Having a lot of time on my hands, I tend to read a lot, but I also watch too much TV. Sometimes the shows are so ludicrous that besides not watching them I think up alternative shows that at the very least could be no worse.
This show is a panel type quiz show sponsored by Victoria’s Secret. I have not decided firmly whether or not all contestants will be required to wear women’s undergarments, but it is humorous to imagine say, Mandy Patinkin wearing a satin chemise. The celebrity contestants, would sit behind a table so that the underwear showing would be above the waist, and therefore not completely untoward.
The questions would all be about their personal lives, and the answers could be true or false. The opposing team would try to catch them in their lies.
Wheel of Misfortune:
In this show there would be a big wheel to spin. The “prizes” on the wheel could be a trip to Bermuda with your legs broken, or simply get pushed off a curb. The contestants get to choose, and the lucky winner would appear on consecutive shows until completely disabled. While this does seem cruel, it would attract the same crowd who go to tractor pulls and wrestling. This contingent is known in the business as TWBBM, or tattooed women and beer bellied men. It is not known why the less money you make, the more noise you prefer in your entertainment, opera not completely withstanding, but it has been proved to be true.
Queen for a Day:
This show would be to take up the slack in the dearth of shows for gay people. It would work the same as the older show with the same name, but would have gay contestants vying with each other for the most egregious sob story. In addition to washers and dryers, the winner would be given a makeover at Frederick Fekkai, or some other prestigious Salon.

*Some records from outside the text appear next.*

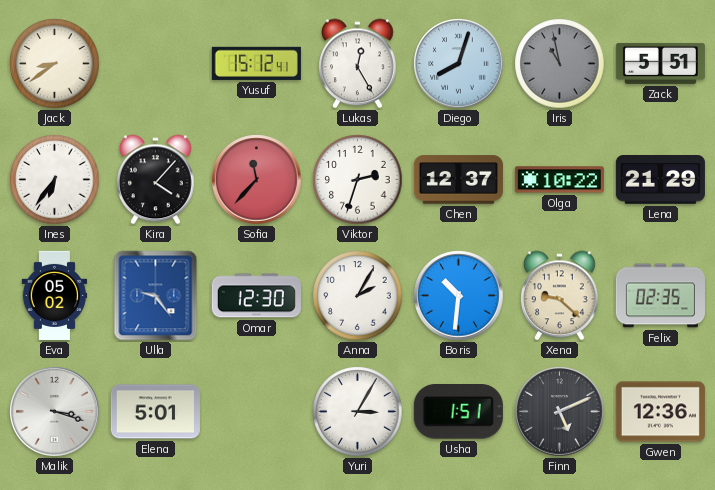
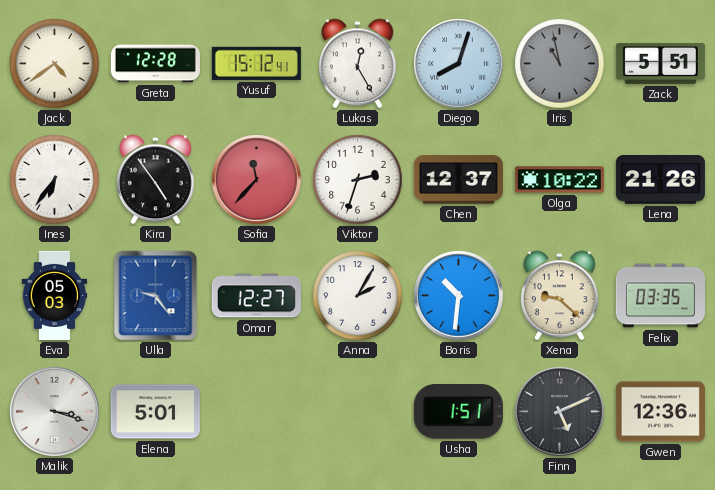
Jack: 8:39 -> 4:39
Greta: none -> 12:28
Kira: 4:07 -> 4:54
Lena: 21:29 -> 21:26
Eva: 05:02 -> 05:03
Omar: 12:30 -> 12:27
Felix: 02:35 -> 03:35
Yuri: 3:05 -> none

Another version of this show would be Queens (NY) for a Day, in which the unfortunate contestants would have a race from midtown Manhattan to Queens by public transportation or cab. The winner would receive an all expenses paid “Day in Queens”, whether they already lived there or not.
This show would be televised like a marathon, with cameras following each contestant as they jump turnstiles, argue with cabbies, dodge shoppers at rush hour and stiff arm the homeless in their frantic race crosstown.